» Problem requirements:
Type out the lines below exactly, pictures excluded.
*** Data ***
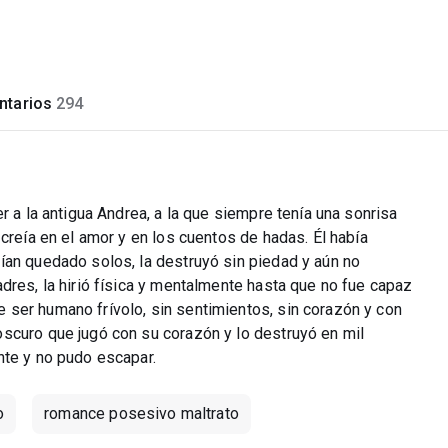
tarios
294
r a la antigua Andrea, a la que siempre tenía una sonrisa
creía en el amor y en los cuentos de hadas. Él había
ían quedado solos, la destruyó sin piedad y aún no
dres, la hirió física y mentalmente hasta que no fue capaz
ser humano frívolo, sin sentimientos, sin corazón y con
scuro que jugó con su corazón y lo destruyó en mil
nte y no pudo escapar.
o
romance posesivo maltrato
*** End of Data ***
» Expected answer:
tarios
294
r a la antigua Andrea, a la que siempre tenía una sonrisa
creía en el amor y en los cuentos de hadas. Él había
ían quedado solos, la destruyó sin piedad y aún no
dres, la hirió física y mentalmente hasta que no fue capaz
ser humano frívolo, sin sentimientos, sin corazón y con
scuro que jugó con su corazón y lo destruyó en mil
nte y no pudo escapar.
o
romance posesivo maltrato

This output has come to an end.